Many harp at the feminization of migration, being one of the most striking features of the
Philippines’ migration profile. Filipinas (including educated ones) deskill themselves into
domestic work, care-giving, and even entertainment-related jobs. In addition, family roles and
responsibilities are altered – and the contribution of women to development hampered.
Overseas, Filipinas endure the negative tags fostered unto them – as “lowly” maids in Hong
Kong and Singapore, as “prostitutes” in Japan. Then we continually see the state “facilitating”

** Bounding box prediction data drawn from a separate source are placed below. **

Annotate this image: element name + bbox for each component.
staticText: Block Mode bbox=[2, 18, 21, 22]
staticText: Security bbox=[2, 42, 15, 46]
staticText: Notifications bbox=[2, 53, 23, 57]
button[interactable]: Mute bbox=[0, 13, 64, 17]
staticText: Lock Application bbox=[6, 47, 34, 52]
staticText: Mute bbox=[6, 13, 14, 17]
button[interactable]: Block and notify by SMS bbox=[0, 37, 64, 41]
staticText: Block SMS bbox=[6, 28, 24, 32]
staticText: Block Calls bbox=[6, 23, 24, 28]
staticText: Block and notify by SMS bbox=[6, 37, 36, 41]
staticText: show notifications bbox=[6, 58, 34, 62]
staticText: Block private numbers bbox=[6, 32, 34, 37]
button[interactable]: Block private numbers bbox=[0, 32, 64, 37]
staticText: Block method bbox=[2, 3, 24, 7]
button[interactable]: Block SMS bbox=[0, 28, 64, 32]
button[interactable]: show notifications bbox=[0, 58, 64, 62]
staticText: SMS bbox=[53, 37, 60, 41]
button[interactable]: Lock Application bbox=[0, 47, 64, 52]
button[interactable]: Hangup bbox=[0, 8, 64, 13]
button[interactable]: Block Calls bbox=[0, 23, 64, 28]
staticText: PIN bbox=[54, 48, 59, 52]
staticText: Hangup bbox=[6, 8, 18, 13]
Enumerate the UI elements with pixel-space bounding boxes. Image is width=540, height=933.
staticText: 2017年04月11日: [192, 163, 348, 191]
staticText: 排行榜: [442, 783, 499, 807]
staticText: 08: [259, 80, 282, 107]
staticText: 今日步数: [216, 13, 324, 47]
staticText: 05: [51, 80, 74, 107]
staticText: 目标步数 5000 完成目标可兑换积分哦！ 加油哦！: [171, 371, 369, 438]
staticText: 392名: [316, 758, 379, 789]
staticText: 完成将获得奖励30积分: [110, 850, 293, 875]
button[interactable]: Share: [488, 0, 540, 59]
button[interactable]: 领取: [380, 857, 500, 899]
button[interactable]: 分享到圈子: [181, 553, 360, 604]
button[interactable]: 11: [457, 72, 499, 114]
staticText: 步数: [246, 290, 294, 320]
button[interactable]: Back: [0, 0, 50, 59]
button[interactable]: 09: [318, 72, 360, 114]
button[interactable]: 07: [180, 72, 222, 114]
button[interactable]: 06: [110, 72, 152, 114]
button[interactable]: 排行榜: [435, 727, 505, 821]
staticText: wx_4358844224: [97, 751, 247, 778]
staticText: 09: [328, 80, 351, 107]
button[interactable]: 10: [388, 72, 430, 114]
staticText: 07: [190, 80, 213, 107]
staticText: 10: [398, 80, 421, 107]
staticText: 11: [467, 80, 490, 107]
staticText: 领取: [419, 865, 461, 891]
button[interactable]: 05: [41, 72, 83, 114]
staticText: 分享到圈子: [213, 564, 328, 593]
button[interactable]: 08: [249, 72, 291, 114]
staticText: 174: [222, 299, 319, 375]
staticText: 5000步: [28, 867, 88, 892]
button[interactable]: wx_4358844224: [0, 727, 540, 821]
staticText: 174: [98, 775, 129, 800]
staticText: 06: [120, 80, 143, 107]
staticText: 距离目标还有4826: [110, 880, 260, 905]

the employment of these women workers to such professions, even if some civil society groups
have called for the stoppage, for example, of deploying Filipinas as overseas performing artists
(OPAs) in Japan. On the part of the state, even with pictures showing nightclubs being named
after Filipinas and styled from the Philippine flag, some officials retort that there is nothing wrong
if Filipinas are seated beside Japanese men inside these bars. Now the pursuit of being an
entertainer (locally called Japayuki) has proven to be a legitimate profession – with many
women undergoing training in dancing and singing, and government even lowering the minimum
age requirement for OPAs.
But as a consolation, transnationalism brings possibilities (including developmental possibilities)

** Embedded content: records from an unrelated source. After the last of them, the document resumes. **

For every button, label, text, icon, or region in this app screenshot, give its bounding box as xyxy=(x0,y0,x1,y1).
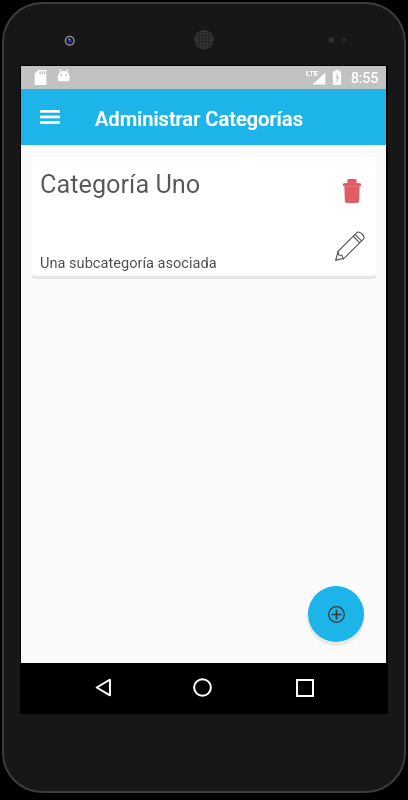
staticText: Una subcategoría asociada xyxy=(40,254,217,271)
button[interactable]: Home xyxy=(172,663,233,712)
button[interactable]: Back xyxy=(73,663,134,712)
staticText: Administrar Categorías xyxy=(95,107,304,131)
staticText: 8:55 xyxy=(351,70,378,86)
staticText: Categoría Uno xyxy=(40,170,201,200)
button[interactable]: Delete xyxy=(333,172,370,209)
button[interactable]: Edit xyxy=(326,225,370,269)
staticText: LTE xyxy=(306,69,318,78)
button[interactable]: Add xyxy=(308,586,364,642)
button[interactable]: Menu xyxy=(28,95,72,139)
button[interactable]: Categoría Uno xyxy=(32,157,376,276)
button[interactable]: Recents xyxy=(274,663,335,712)
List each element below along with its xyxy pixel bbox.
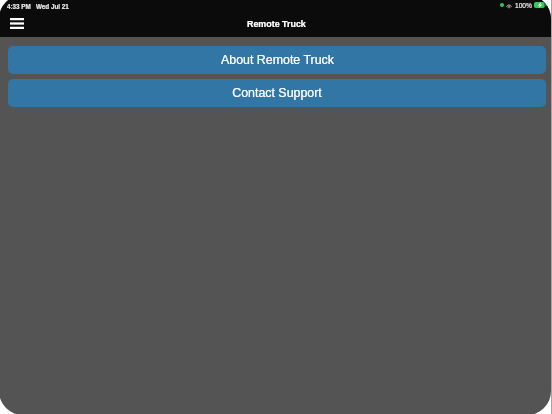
button[interactable]: Open navigation menu [5, 14, 29, 32]
staticText: About Remote Truck [221, 53, 334, 67]
button[interactable]: About Remote Truck [8, 46, 546, 74]
staticText: Remote Truck [247, 19, 306, 29]
staticText: Wed Jul 21 [36, 3, 69, 10]
staticText: 4:33 PM [7, 3, 31, 10]
button[interactable]: Contact Support [8, 79, 546, 107]
staticText: Contact Support [232, 86, 322, 100]
staticText: 100% [515, 2, 532, 9]
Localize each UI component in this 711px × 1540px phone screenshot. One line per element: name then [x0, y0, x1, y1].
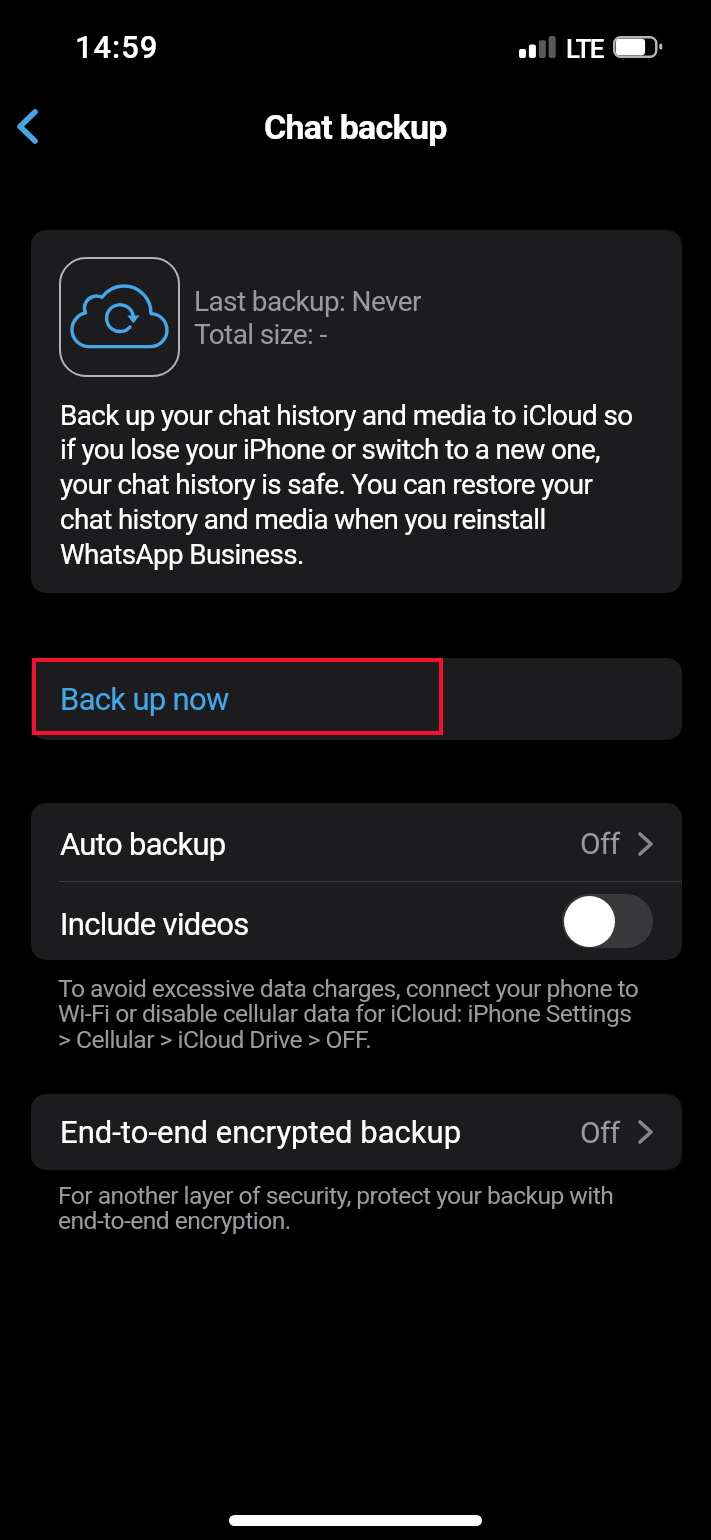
- button[interactable]: Include videos: [31, 882, 682, 960]
- staticText: Back up now: [60, 681, 229, 717]
- staticText: Include videos: [60, 906, 249, 942]
- button[interactable]: Include videos toggle: [562, 894, 653, 948]
- button[interactable]: End-to-end encrypted backup: [31, 1094, 682, 1170]
- staticText: Last backup: Never: [194, 285, 421, 318]
- staticText: For another layer of security, protect y…: [58, 1181, 614, 1235]
- staticText: Auto backup: [60, 826, 226, 862]
- staticText: End-to-end encrypted backup: [60, 1114, 462, 1150]
- staticText: To avoid excessive data charges, connect…: [58, 974, 639, 1054]
- staticText: Off: [580, 1115, 620, 1150]
- staticText: Total size: -: [194, 318, 327, 351]
- staticText: 14:59: [75, 29, 159, 65]
- staticText: Off: [580, 826, 620, 861]
- button[interactable]: Back up now: [31, 658, 682, 740]
- button[interactable]: Back: [0, 98, 55, 154]
- staticText: Back up your chat history and media to i…: [60, 399, 633, 571]
- button[interactable]: Auto backup: [31, 803, 682, 881]
- staticText: LTE: [566, 34, 604, 64]
- staticText: Chat backup: [264, 107, 447, 147]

for migrants to reconnect themselves with the homeland. In some cases, Filipino cultural
traditions are done in the receiving countries (e.g. Independence Day celebrations, folk dance
events, Catholicism and fervent prayer inside Catholic churches) – and these are even
springboards for these Filipinos to extend whatever assistance they can provide to those in the
homeland. Diaspora philanthropy efforts positively promote the values of hope, industry and
civic duty (Nicolas-Lewis, 2003), especially in a transnational setting. Diaspora philanthropy has
also become a mechanism for Filipinos to revive traditions and continually establish links in the
homeland (Opiniano, 2002).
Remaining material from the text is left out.